→ TASK DESCRIPTION
Return the data exactly, with all pictures removed.

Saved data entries
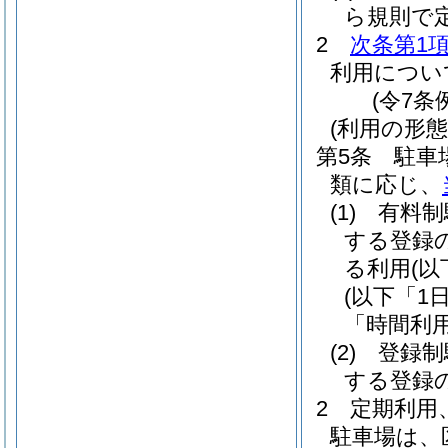
ら規則で
2
次条第1項
利用につい
(令7条
(利用の形態
第5条
駐車
類に応じ、
(1)
有料制
する登録
る利用
(
(以下「1
「時間利
(2)
登録制
する登録
2
定期利用
駐車場は、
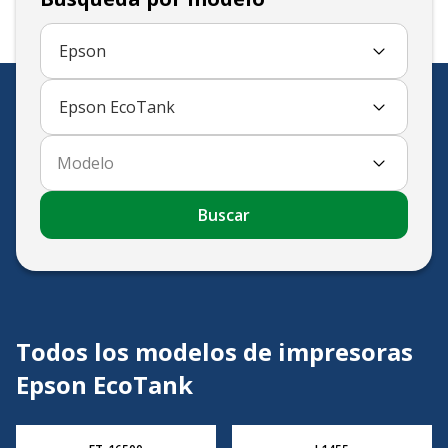
Epson
Epson EcoTank
Modelo
Buscar
Todos los modelos de impresoras
Epson EcoTank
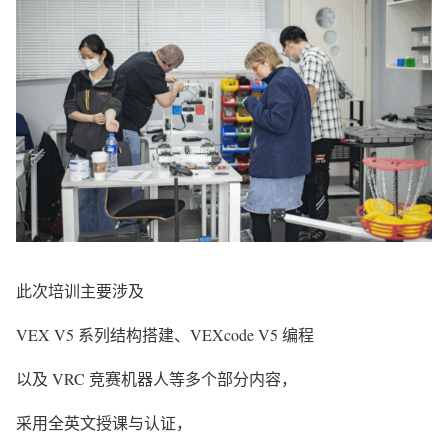
此次培训主要涉及
VEX V5 系列结构搭建、VEXcode V5 编程
以及 VRC 竞赛机器人等多个部分内容，
采用全英文授课与认证，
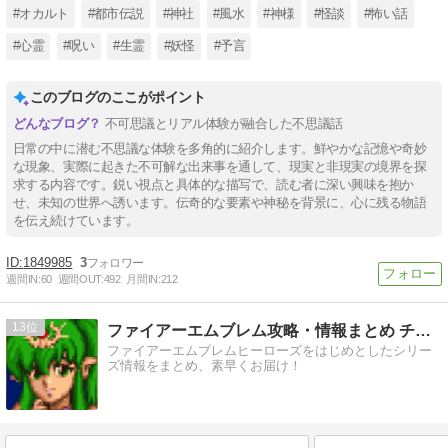
#オカルト
#都市伝説
#神社
#風水
#神様
#怪談
#怖い話
#心霊
#呪い
#生霊
#妖怪
#予言
このブログのここがポイント
不可思議とリアル体験が融合した不思議話
日常の中に潜む不思議な体験を多角的に紹介します。鮮やかな記憶や奇妙
な現象、実際に起きた不可解な出来事を通して、現実と非現実の境界を探
求する内容です。鋭い視点と具体的な描写で、読む者に深い興味を抱か
せ、未知の世界へ誘います。伝奇的な要素や神秘を背景に、心に残る物語
を伝え続けています。
1849985
3
週間IN:
60
週間OUT:
492
月間IN:
212
13
ファイアーエムブレム攻略・情報まとめ チキ速
ファイアーエムブレムヒーローズをはじめとしたシリー
ズ情報をまとめ、素早くお届け！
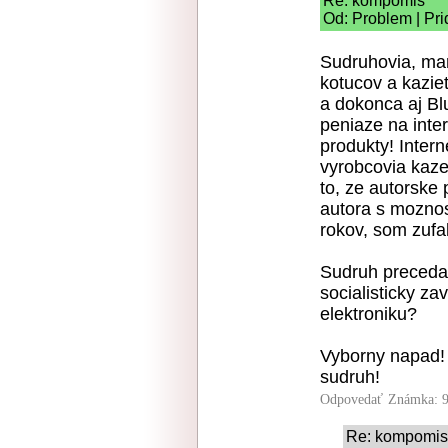
Re: kompomis
Od: Problem | Pri
Sudruhovia, ma
kotucov a kazie
a dokonca aj Blu
peniaze na inte
produkty! Intern
vyrobcovia kaz
to, ze autorske 
autora s moznos
rokov, som zufaly
Sudruh preceda
socialisticky za
elektroniku?
Vyborny napad!
sudruh!
Odpovedať
Známka: 9
Re: kompomis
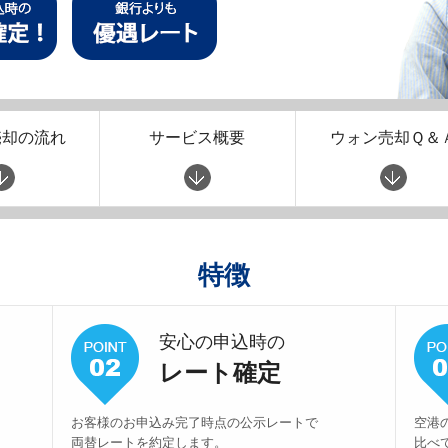
売却の流れ
サービス概要
ウォン売却Ｑ＆
特徴
安心の申込時の
レート確定
お客様のお申込み完了時点の公示レートで
空港
両替レートを約定します。
比べ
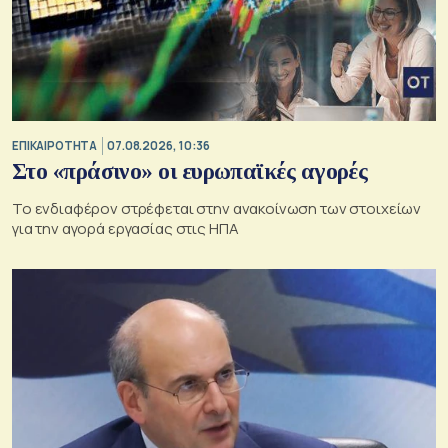
ΕΠΙΚΑΙΡΟΤΗΤΑ
07.08.2026, 10:36
Στο «πράσινο» οι ευρωπαϊκές αγορές
Το ενδιαφέρον στρέφεται στην ανακοίνωση των στοιχείων
για την αγορά εργασίας στις ΗΠΑ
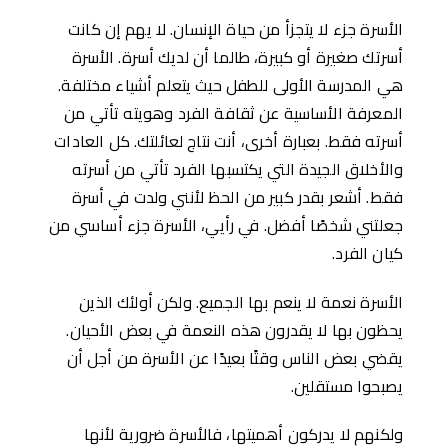
الأسرة جزء لا يتجزأ من حياة الإنسان. لا يهم إن كانت
أسرتك صغيرة أو كبيرة، طالما أن لديك أسرة. الأسرة
هي المدرسة الأولى للطفل حيث يتعلم أشياء مختلفة.
المعرفة الأساسية عن ثقافة الفرد وهويته تأتي من
أسرته فقط. بعبارة أخرى، أنت نتاج لعائلتك. كل العادات
والأخلاق الجيدة التي يكتسبها الفرد تأتي من أسرته
فقط. أشعر بقدر كبير من الحظ لأنني ولدت في أسرة
جعلتني شخصًا أفضل. في رأيي، الأسرة جزء أساسي من
كيان الفرد.
الأسرة نعمة لا ينعم بها الجميع. ولكن أولئك الذين
يحظون بها لا يقدرون هذه النعمة في بعض الأحيان.
يقضي بعض الناس وقتًا بعيدًا عن الأسرة من أجل أن
يصبحوا مستقلين.
ولكنهم لا يدركون أهميتها، فالأسرة ضرورية لأنها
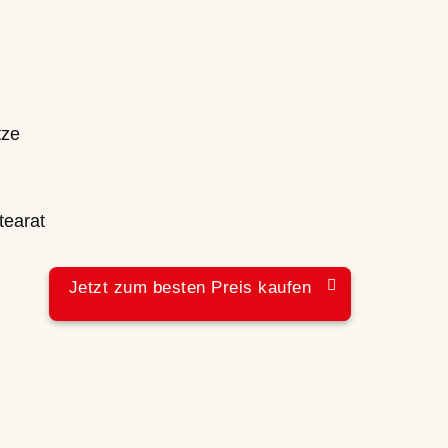
tze
tearat
Jetzt zum besten Preis kaufen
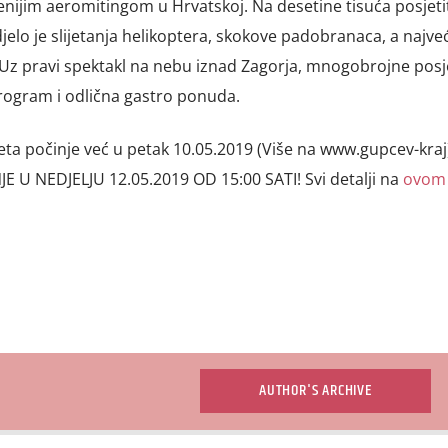
nijim aeromitingom u Hrvatskoj. Na desetine tisuća posjetit
djelo je slijetanja helikoptera, skokove padobranaca, a najve
. Uz pravi spektakl na nebu iznad Zagorja, mnogobrojne posje
program i odlična gastro ponuda.
a počinje već u petak 10.05.2019 (Više na www.gupcev-kraj)
U NEDJELJU 12.05.2019 OD 15:00 SATI! Svi detalji na
ovom 
AUTHOR'S ARCHIVE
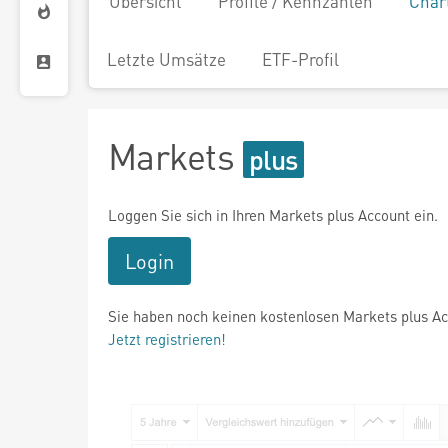
Übersicht
Profile / Kennzahlen
Char
Letzte Umsätze
ETF-Profil
Markets
Loggen Sie sich in Ihren Markets plus Account ein.
Login
Sie haben noch keinen kostenlosen Markets plus A
Jetzt registrieren!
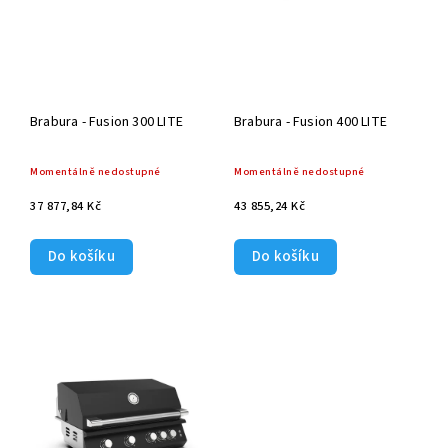
Brabura - Fusion 300 LITE
Brabura - Fusion 400 LITE
Momentálně nedostupné
Momentálně nedostupné
37 877,84 Kč
43 855,24 Kč
Do košíku
Do košíku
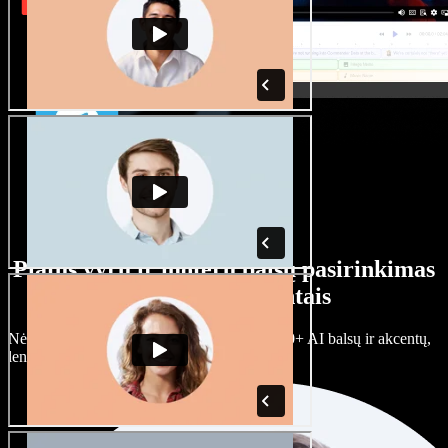
Platus vyrų ir moterų balsų pasirinkimas
su įvairiais akcentais
Nėra dviejų vienodų projektų. Rinkitės iš 100+ AI balsų ir akcentų,
lengvai juos prisitaikykite.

→ EXERCISE RESPONSE
ら規則で
2
次条第1項
利用につい
(令7条
(利用の形態
第5条
駐車
類に応じ、
(1)
有料制
する登録
る利用
(
(以下「1
「時間利
(2)
登録制
する登録
2
定期利用
駐車場は、
Epson
Epson EcoTank
Modelo
Buscar
Todos los modelos de impresoras
Epson EcoTank
此次培训主要涉及
VEX V5 系列结构搭建、VEXcode V5 编程
以及 VRC 竞赛机器人等多个部分内容，
采用全英文授课与认证，
#オカルト
#都市伝説
#神社
#風水
#神様
#怪談
#怖い話
#心霊
#呪い
#生霊
#妖怪
#予言
このブログのここがポイント
不可思議とリアル体験が融合した不思議話
日常の中に潜む不思議な体験を多角的に紹介します。鮮やかな記憶や奇妙
な現象、実際に起きた不可解な出来事を通して、現実と非現実の境界を探
求する内容です。鋭い視点と具体的な描写で、読む者に深い興味を抱か
せ、未知の世界へ誘います。伝奇的な要素や神秘を背景に、心に残る物語
を伝え続けています。
1849985
3
週間IN:
60
週間OUT:
492
月間IN:
212
13
ファイアーエムブレム攻略・情報まとめ チキ速
ファイアーエムブレムヒーローズをはじめとしたシリー
ズ情報をまとめ、素早くお届け！
Re: kompomis
Od: Problem | Pri
Sudruhovia, ma
kotucov a kazie
a dokonca aj Blu
peniaze na inte
produkty! Intern
vyrobcovia kaz
to, ze autorske 
autora s moznos
rokov, som zufaly
Sudruh preceda
socialisticky za
elektroniku?
Vyborny napad!
sudruh!
Odpovedať
Známka: 9
Re: kompomis
売却の流れ
サービス概要
ウォン売却Ｑ＆
特徴
安心の申込時の
レート確定
お客様のお申込み完了時点の公示レートで
空港
両替レートを約定します。
比べ
ΕΠΙΚΑΙΡΟΤΗΤΑ
07.08.2026, 10:36
Στο «πράσινο» οι ευρωπαϊκές αγορές
Το ενδιαφέρον στρέφεται στην ανακοίνωση των στοιχείων
για την αγορά εργασίας στις ΗΠΑ
الأسرة جزء لا يتجزأ من حياة الإنسان. لا يهم إن كانت
أسرتك صغيرة أو كبيرة، طالما أن لديك أسرة. الأسرة
هي المدرسة الأولى للطفل حيث يتعلم أشياء مختلفة.
المعرفة الأساسية عن ثقافة الفرد وهويته تأتي من
أسرته فقط. بعبارة أخرى، أنت نتاج لعائلتك. كل العادات
والأخلاق الجيدة التي يكتسبها الفرد تأتي من أسرته
فقط. أشعر بقدر كبير من الحظ لأنني ولدت في أسرة
جعلتني شخصًا أفضل. في رأيي، الأسرة جزء أساسي من
كيان الفرد.
الأسرة نعمة لا ينعم بها الجميع. ولكن أولئك الذين
يحظون بها لا يقدرون هذه النعمة في بعض الأحيان.
يقضي بعض الناس وقتًا بعيدًا عن الأسرة من أجل أن
يصبحوا مستقلين.
ولكنهم لا يدركون أهميتها، فالأسرة ضرورية لأنها
tze
tearat
Jetzt zum besten Preis kaufen
nijim aeromitingom u Hrvatskoj. Na desetine tisuća posjetit
djelo je slijetanja helikoptera, skokove padobranaca, a najve
. Uz pravi spektakl na nebu iznad Zagorja, mnogobrojne posje
program i odlična gastro ponuda.
a počinje već u petak 10.05.2019 (Više na www.gupcev-kraj)
U NEDJELJU 12.05.2019 OD 15:00 SATI! Svi detalji na
ovom 
AUTHOR'S ARCHIVE
Übersicht
Profile / Kennzahlen
Char
Letzte Umsätze
ETF-Profil
Markets
Loggen Sie sich in Ihren Markets plus Account ein.
Login
Sie haben noch keinen kostenlosen Markets plus A
Jetzt registrieren!
Brabura - Fusion 300 LITE
Brabura - Fusion 400 LITE
Momentálně nedostupné
Momentálně nedostupné
37 877,84 Kč
43 855,24 Kč
Do košíku
Do košíku
Platus vyrų ir moterų balsų pasirinkimas
su įvairiais akcentais
Nėra dviejų vienodų projektų. Rinkitės iš 100+ AI balsų ir akcentų,
lengvai juos prisitaikykite.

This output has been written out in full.